===== RECORDS PROVIDED

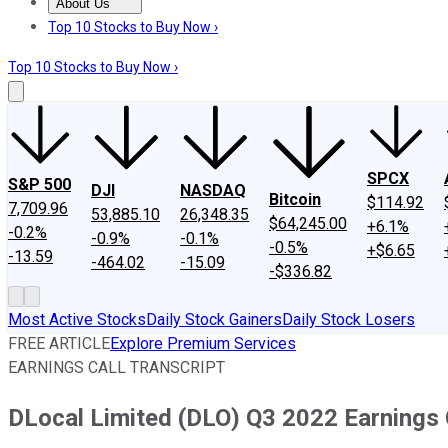
About Us
About Us
Contact Us
Investing Philosophy
Motley Fool Mo
Top 10 Stocks to Buy Now ›
Top 10 Stocks to Buy Now ›
SPCX
S&P 500
DJI
NASDAQ
Bitcoin
$114.92
7,709.96
53,885.10
26,348.35
$64,245.00
+6.1%
-0.2%
-0.9%
-0.1%
-0.5%
+$6.65
-13.59
-464.02
-15.09
-$336.82
Most Active Stocks
Daily Stock Gainers
Daily Stock Losers
FREE ARTICLE
Explore Premium Services
EARNINGS CALL TRANSCRIPT
DLocal Limited (DLO) Q3 2022 Earnings C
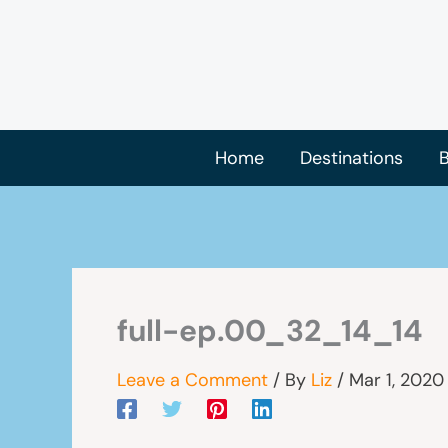
Skip
to
content
Home
Destinations
B
full-ep.00_32_14_14
Leave a Comment
/ By
Liz
/
Mar 1, 2020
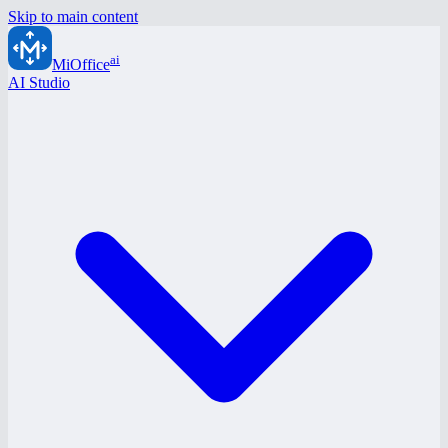
Skip to main content
ai
MiOffice
AI Studio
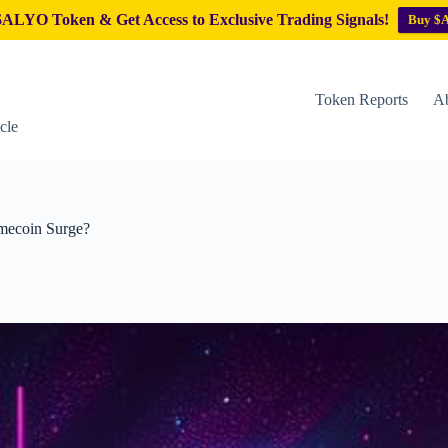
ALYO Token & Get Access to Exclusive Trading Signals!
Buy $
Token Reports
Ab
cle
emecoin Surge?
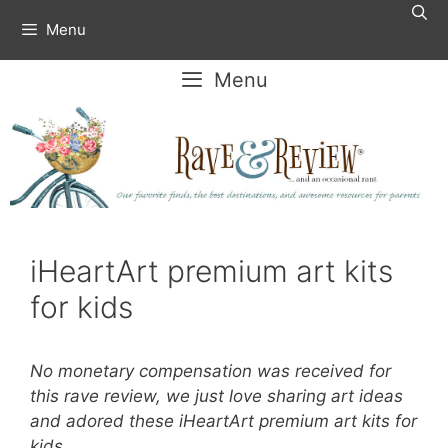
Skip
Menu
to
content
Menu
iHeartArt premium art kits
for kids
No monetary compensation was received for
this rave review, we just love sharing art ideas
and adored these iHeartArt premium art kits for
kids.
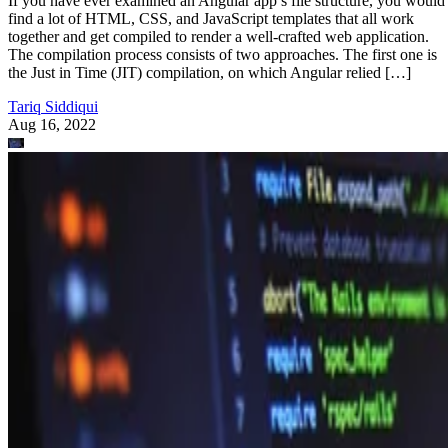
If you have ever examined an Angular app’s file structure, you would
find a lot of HTML, CSS, and JavaScript templates that all work
together and get compiled to render a well-crafted web application.
The compilation process consists of two approaches. The first one is
the Just in Time (JIT) compilation, on which Angular relied […]
Tariq Siddiqui
Aug 16, 2022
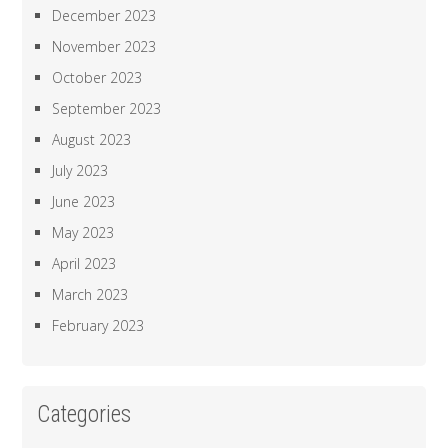
December 2023
November 2023
October 2023
September 2023
August 2023
July 2023
June 2023
May 2023
April 2023
March 2023
February 2023
Categories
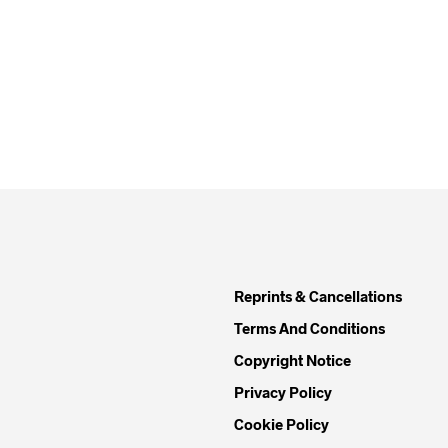
Reprints & Cancellations
Terms And Conditions
Copyright Notice
Privacy Policy
Cookie Policy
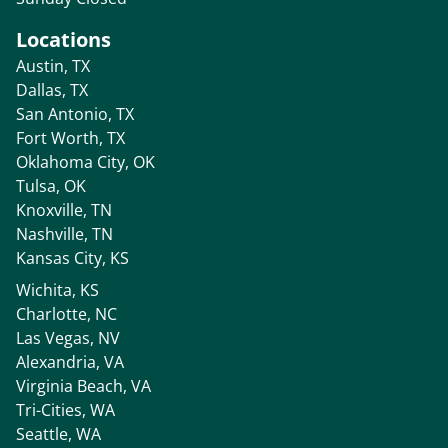
Locations
Austin, TX
Dallas, TX
San Antonio, TX
Fort Worth, TX
Oklahoma City, OK
Tulsa, OK
Knoxville, TN
Nashville, TN
Kansas City, KS
Wichita, KS
Charlotte, NC
Las Vegas, NV
Alexandria, VA
Virginia Beach, VA
Tri-Cities, WA
Seattle, WA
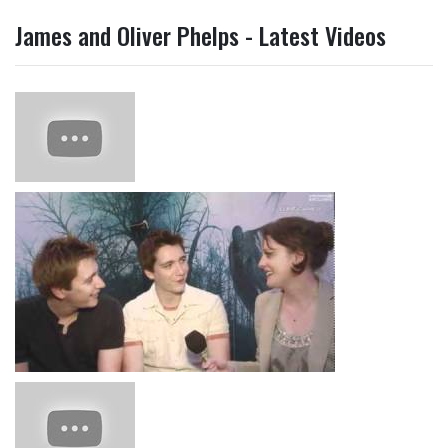
James and Oliver Phelps - Latest Videos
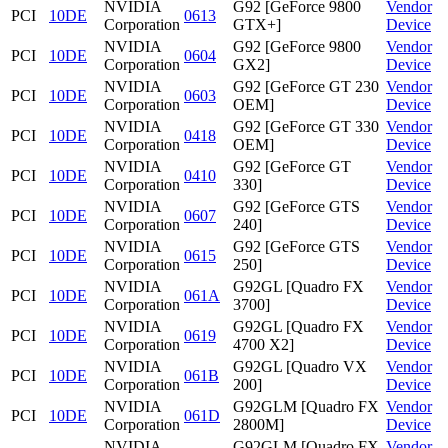
NVIDIA
G92 [GeForce 9800
Vendor
PCI
10DE
0613
Corporation
GTX+]
Device
NVIDIA
G92 [GeForce 9800
Vendor
PCI
10DE
0604
Corporation
GX2]
Device
NVIDIA
G92 [GeForce GT 230
Vendor
PCI
10DE
0603
Corporation
OEM]
Device
NVIDIA
G92 [GeForce GT 330
Vendor
PCI
10DE
0418
Corporation
OEM]
Device
NVIDIA
G92 [GeForce GT
Vendor
PCI
10DE
0410
Corporation
330]
Device
NVIDIA
G92 [GeForce GTS
Vendor
PCI
10DE
0607
Corporation
240]
Device
NVIDIA
G92 [GeForce GTS
Vendor
PCI
10DE
0615
Corporation
250]
Device
NVIDIA
G92GL [Quadro FX
Vendor
PCI
10DE
061A
Corporation
3700]
Device
NVIDIA
G92GL [Quadro FX
Vendor
PCI
10DE
0619
Corporation
4700 X2]
Device
NVIDIA
G92GL [Quadro VX
Vendor
PCI
10DE
061B
Corporation
200]
Device
NVIDIA
G92GLM [Quadro FX
Vendor
PCI
10DE
061D
Corporation
2800M]
Device
NVIDIA
G92GLM [Quadro FX
Vendor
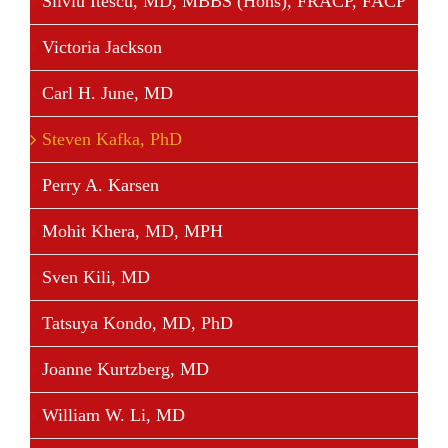
Silviu Itescu, MD, MBBS (Hons), FRACP, FACP
Victoria Jackson
Carl H. June, MD
Steven Kafka, PhD
Perry A. Karsen
Mohit Khera, MD, MPH
Sven Kili, MD
Tatsuya Kondo, MD, PhD
Joanne Kurtzberg, MD
William W. Li, MD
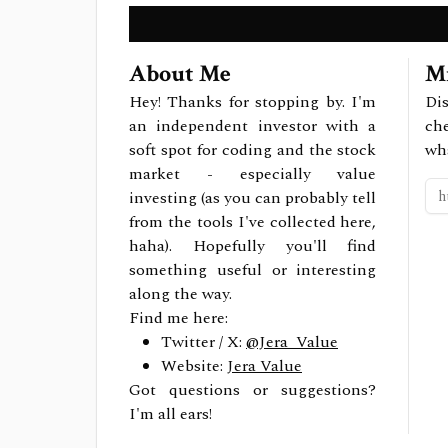
About Me
Mi
Hey! Thanks for stopping by. I'm
Dis
an independent investor with a
ch
soft spot for coding and the stock
wh
market - especially value
investing (as you can probably tell
from the tools I've collected here,
haha). Hopefully you'll find
something useful or interesting
along the way.
Find me here:
Twitter / X:
@Jera_Value
Website:
Jera Value
Got questions or suggestions?
I'm all ears!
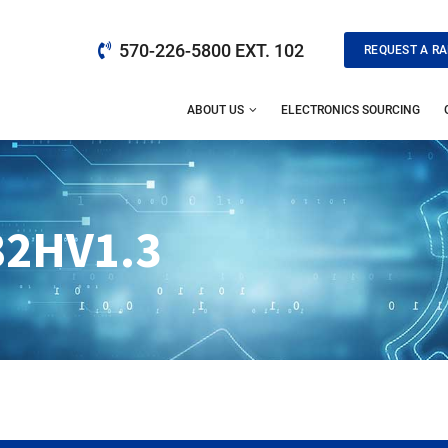
570-226-5800 EXT. 102
REQUEST A RA
ABOUT US
ELECTRONICS SOURCING
82HV1.3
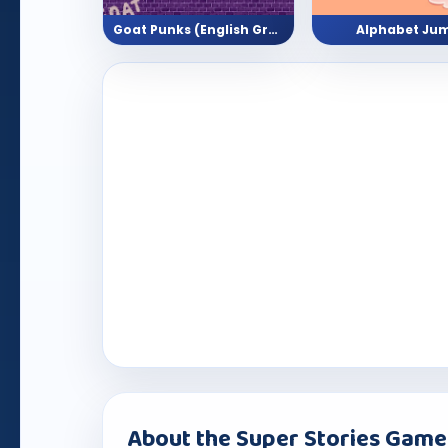
Goat Punks (English Grammar - Grade 2,3,4)
Alphabet Ju
About the Super Stories Game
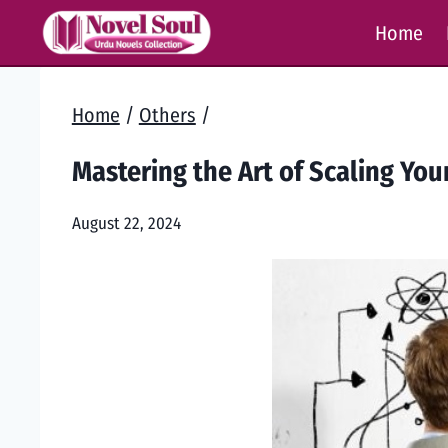
Skip
Home
to
content
Home
/
Others
/
Mastering the Art of Scaling Yo
August 22, 2024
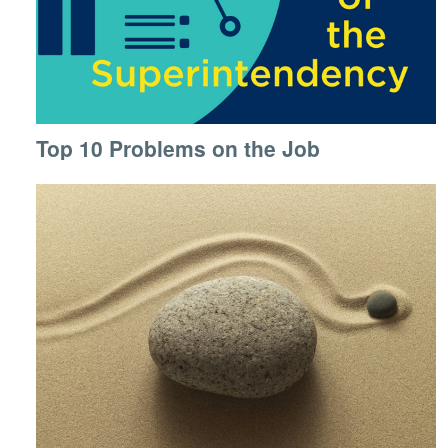
Top 10 Problems on the Job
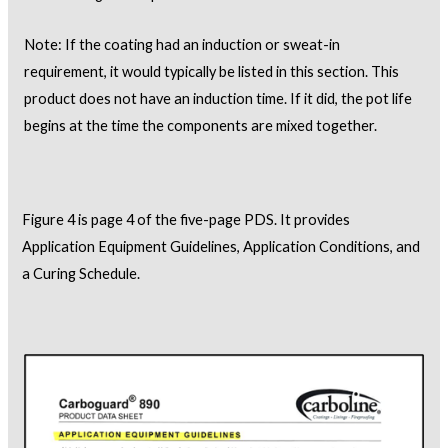
Note: If the coating had an induction or sweat-in
requirement, it would typically be listed in this section. This
product does not have an induction time. If it did, the pot life
begins at the time the components are mixed together.
Figure 4 is page 4 of the five-page PDS. It provides
Application Equipment Guidelines, Application Conditions, and
a Curing Schedule.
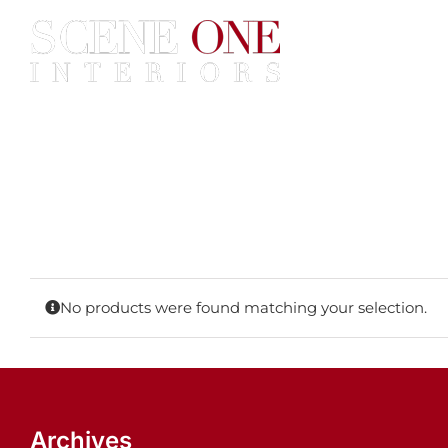
Skip
to
content
Home
Services
Construc
No products were found matching your selection.
Archives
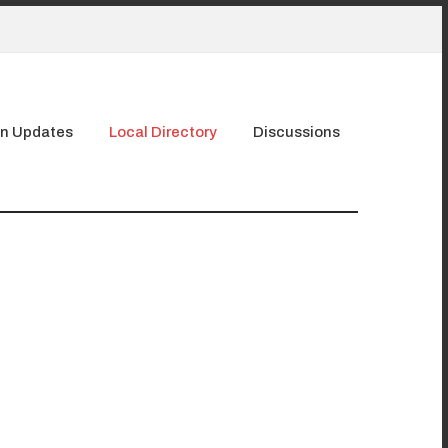
n Updates
Local Directory
Discussions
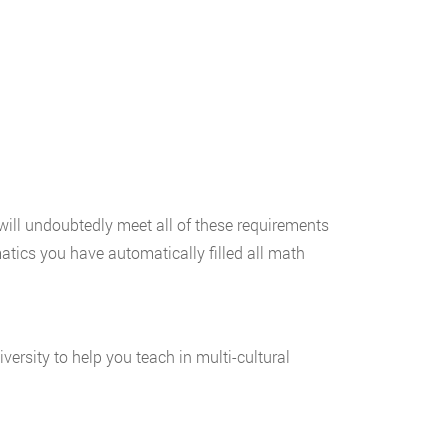
will undoubtedly meet all of these requirements
atics you have automatically filled all math
rsity to help you teach in multi-cultural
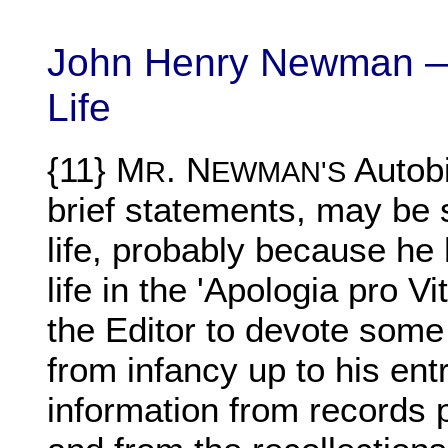
John Henry Newman —
Life
{11} M
.
N
Autobi
R
EWMAN'S
brief statements, may be s
life, probably because he
life in the 'Apologia pro Vi
the Editor to devote some 
from infancy up to his entr
information from records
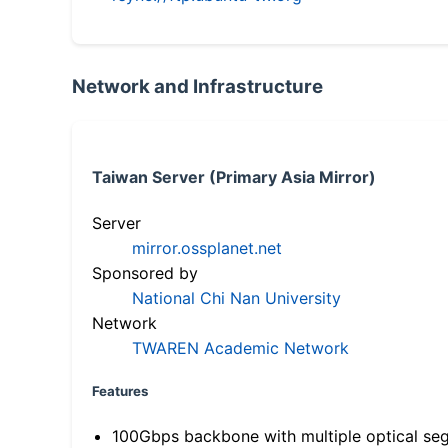
Network and Infrastructure
Taiwan Server (Primary Asia Mirror)
Server
mirror.ossplanet.net
Sponsored by
National Chi Nan University
Network
TWAREN Academic Network
Features
100Gbps backbone with multiple optical se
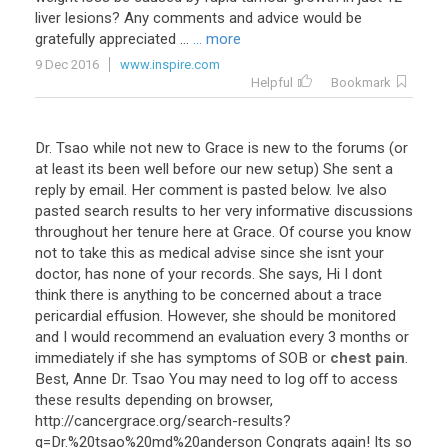
liver
lesions
?
Any
comments
and
advice
would
be
gratefully
appreciated
...
... more
9 Dec 2016
www.inspire.com
Helpful
Bookmark
Dr
.
Tsao
while
not
new
to
Grace
is
new
to
the
forums
(
or
at
least
its
been
well
before
our
new
setup
)
She
sent
a
reply
by
email
.
Her
comment
is
pasted
below
.
Ive
also
pasted
search
results
to
her
very
informative
discussions
throughout
her
tenure
here
at
Grace
.
Of
course
you
know
not
to
take
this
as
medical
advise
since
she
isnt
your
doctor
,
has
none
of
your
records
.
She
says
,
Hi
I
dont
think
there
is
anything
to
be
concerned
about
a
trace
pericardial
effusion
.
However
,
she
should
be
monitored
and
I
would
recommend
an
evaluation
every
3
months
or
immediately
if
she
has
symptoms
of
SOB
or
chest pain
.
Best
,
Anne
Dr
.
Tsao
You
may
need
to
log
off
to
access
these
results
depending
on
browser
,
http
://
cancergrace
.
org
/
search
-
results
?
q
=
Dr
.%
20tsao
%
20md
%
20anderson
Congrats
again
!
Its
so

==========

In the lines above, find the word "with" and copy each line that contains it.

_ANSWER BOX_
an independent investor with a
100Gbps backbone with multiple optical se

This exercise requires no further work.